Our world of Islam grows plump with the targets they present. Their troops are scattered across our lands, in the holy peninsula and in the Gulf, in Pakistan and Afghanistan and all the Muslim lands to the north.
Thanks to their useful CNN and the even more useful al-Jazeera, I saw recently that their Green Berets had to call in B-52 bomber strikes in eastern Afghanistan to help them fight their way out of trouble. I will ensure that there will be more such troubles, wherever the Americans are to be found.
Allah be praised at their foolishness and their disarray! The Americans no longer trust their puppets in Saudi Arabia. They withhold the bribes they call aid from the impious Mubarak regime in Egypt, a poor reward for Mubarak's service in crushing the Muslim Brotherhood.
They push Pakistan's Musharraf towards 'democracy,' so now my hosts and friends control two of Pakistan's provinces. And the mindless Americans remain joined at the hip to our best recruiting sergeant, the Israeli government of Ariel Sharon — long may Allah let him continue to unite the Arab nation.
And the Crusaders are at odds among themselves. The Germans have gone militantly pacifist. The French find their national pride in tying the Americans' hands.
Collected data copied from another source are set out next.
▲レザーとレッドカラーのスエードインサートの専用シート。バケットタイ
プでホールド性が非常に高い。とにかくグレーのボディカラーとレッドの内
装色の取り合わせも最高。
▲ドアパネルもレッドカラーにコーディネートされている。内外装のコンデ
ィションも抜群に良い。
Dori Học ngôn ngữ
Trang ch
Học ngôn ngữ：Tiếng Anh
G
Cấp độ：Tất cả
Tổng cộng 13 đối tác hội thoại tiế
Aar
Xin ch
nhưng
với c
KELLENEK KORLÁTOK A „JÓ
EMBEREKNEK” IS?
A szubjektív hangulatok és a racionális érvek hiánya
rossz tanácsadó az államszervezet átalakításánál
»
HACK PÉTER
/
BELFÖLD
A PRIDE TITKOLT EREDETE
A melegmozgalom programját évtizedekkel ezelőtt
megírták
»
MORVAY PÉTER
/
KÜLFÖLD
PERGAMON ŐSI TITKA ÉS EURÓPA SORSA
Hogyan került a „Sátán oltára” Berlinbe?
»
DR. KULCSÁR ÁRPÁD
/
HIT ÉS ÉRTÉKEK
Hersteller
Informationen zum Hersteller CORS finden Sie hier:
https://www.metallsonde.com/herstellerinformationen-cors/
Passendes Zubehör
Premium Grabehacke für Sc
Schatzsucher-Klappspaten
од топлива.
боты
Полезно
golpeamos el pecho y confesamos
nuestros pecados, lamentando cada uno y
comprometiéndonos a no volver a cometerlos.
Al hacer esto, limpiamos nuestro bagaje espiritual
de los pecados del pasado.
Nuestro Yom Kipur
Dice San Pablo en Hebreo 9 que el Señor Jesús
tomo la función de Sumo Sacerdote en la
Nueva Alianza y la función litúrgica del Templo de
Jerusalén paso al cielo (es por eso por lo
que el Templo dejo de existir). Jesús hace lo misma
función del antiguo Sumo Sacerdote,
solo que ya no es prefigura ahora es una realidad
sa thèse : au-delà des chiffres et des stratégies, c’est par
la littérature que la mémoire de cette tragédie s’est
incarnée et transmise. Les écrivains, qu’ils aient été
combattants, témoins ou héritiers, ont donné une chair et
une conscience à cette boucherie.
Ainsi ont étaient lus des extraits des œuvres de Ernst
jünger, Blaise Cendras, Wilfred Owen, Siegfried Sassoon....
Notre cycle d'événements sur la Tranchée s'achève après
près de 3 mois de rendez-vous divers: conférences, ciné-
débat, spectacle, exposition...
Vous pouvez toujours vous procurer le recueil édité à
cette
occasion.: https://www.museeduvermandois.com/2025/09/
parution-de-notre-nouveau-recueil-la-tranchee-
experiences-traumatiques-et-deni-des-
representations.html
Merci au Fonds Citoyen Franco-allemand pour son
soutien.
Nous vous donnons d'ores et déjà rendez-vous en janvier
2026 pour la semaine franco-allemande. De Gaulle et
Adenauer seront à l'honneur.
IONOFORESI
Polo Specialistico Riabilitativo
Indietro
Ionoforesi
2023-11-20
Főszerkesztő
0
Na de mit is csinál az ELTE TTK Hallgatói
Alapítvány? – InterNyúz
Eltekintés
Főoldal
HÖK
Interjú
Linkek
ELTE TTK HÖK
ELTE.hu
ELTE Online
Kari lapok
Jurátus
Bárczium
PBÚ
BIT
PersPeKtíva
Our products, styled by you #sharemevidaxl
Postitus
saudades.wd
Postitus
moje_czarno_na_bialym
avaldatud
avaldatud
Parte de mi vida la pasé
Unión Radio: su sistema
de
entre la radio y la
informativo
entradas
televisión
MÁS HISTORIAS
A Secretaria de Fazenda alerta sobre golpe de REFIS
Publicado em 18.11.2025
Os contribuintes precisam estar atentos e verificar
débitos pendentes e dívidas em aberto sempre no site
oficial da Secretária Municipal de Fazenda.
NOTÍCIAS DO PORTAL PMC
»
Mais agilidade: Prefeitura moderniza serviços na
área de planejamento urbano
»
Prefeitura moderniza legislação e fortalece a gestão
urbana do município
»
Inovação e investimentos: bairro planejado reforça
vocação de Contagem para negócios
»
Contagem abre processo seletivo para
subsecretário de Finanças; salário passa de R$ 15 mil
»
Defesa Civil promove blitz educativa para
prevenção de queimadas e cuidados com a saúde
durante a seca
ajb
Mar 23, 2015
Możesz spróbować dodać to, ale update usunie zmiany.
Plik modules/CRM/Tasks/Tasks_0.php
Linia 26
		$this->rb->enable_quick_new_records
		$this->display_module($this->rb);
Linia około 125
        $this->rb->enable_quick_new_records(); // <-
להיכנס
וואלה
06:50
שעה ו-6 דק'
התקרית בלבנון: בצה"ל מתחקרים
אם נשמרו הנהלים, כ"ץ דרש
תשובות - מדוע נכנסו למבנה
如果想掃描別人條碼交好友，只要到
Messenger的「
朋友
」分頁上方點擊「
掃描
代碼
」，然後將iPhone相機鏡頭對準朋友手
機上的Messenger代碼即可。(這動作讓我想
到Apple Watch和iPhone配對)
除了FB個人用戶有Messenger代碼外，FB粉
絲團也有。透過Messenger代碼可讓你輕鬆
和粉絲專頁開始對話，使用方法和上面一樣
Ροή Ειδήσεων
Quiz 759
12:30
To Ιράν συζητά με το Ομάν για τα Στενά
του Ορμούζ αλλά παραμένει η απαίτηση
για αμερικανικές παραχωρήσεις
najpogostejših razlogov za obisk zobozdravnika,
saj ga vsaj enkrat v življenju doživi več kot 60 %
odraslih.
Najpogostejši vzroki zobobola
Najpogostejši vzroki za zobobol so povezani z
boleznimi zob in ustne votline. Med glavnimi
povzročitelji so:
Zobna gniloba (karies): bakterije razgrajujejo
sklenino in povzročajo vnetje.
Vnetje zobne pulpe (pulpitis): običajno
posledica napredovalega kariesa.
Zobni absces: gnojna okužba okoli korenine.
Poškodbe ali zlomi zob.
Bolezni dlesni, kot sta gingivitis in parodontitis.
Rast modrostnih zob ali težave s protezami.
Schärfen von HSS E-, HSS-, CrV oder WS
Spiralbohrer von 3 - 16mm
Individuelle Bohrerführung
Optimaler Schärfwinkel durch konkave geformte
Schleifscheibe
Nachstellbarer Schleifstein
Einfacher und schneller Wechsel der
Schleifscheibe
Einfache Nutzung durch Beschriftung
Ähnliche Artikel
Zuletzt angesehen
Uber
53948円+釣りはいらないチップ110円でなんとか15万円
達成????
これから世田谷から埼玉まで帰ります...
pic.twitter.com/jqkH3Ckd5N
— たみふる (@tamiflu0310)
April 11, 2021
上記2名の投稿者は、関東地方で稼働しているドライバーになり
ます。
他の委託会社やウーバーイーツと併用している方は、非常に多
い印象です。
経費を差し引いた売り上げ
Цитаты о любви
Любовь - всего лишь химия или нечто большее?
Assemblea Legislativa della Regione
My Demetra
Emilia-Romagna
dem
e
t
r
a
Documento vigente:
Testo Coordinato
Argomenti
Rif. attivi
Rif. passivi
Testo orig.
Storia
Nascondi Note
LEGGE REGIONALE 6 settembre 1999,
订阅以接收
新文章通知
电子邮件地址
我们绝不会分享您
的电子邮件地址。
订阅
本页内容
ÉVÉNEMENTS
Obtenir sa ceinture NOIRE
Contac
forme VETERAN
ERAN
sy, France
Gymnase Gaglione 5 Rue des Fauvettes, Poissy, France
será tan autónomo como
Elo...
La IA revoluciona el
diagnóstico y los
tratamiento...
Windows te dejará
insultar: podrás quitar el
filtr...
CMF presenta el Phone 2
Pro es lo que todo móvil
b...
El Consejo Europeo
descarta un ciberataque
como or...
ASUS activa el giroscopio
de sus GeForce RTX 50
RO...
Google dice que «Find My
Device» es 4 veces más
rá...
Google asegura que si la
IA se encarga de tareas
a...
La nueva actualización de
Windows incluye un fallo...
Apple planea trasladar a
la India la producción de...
And Europeans and Americans alike all sneer at the Russians and the Serbs — the only Christians who understood early the power of this great Islamic revival and unity that I have pledged my life to build.
And the Russians and the Serbs may be the only Christians brutal enough to fight this war of faith as ruthlessly as we in al Qaeda intend to do.
Al Qaeda has had a very good year, and if the Americans go ahead with their plan to invade Iraq, next year should be even better.
I for one shall cheer when that atheist Ba'athist Saddam Hussein is sent to Hell, but cheer even more as the Americans remain in Iraq — to inflame the Islam nation even further.
We shall have them where we want them, exposed to our hatred, drained by our guerillas and overstretched beyond even their wealth as we gather our strength to evict these Crusaders once and for all.
And then, secure in our purified Islamic world, Allah's dutiful custodians of the oil wealth entrusted to us, we can launch the great work of conquest and conversion that Mohammed himself began over thirteen centuries ago.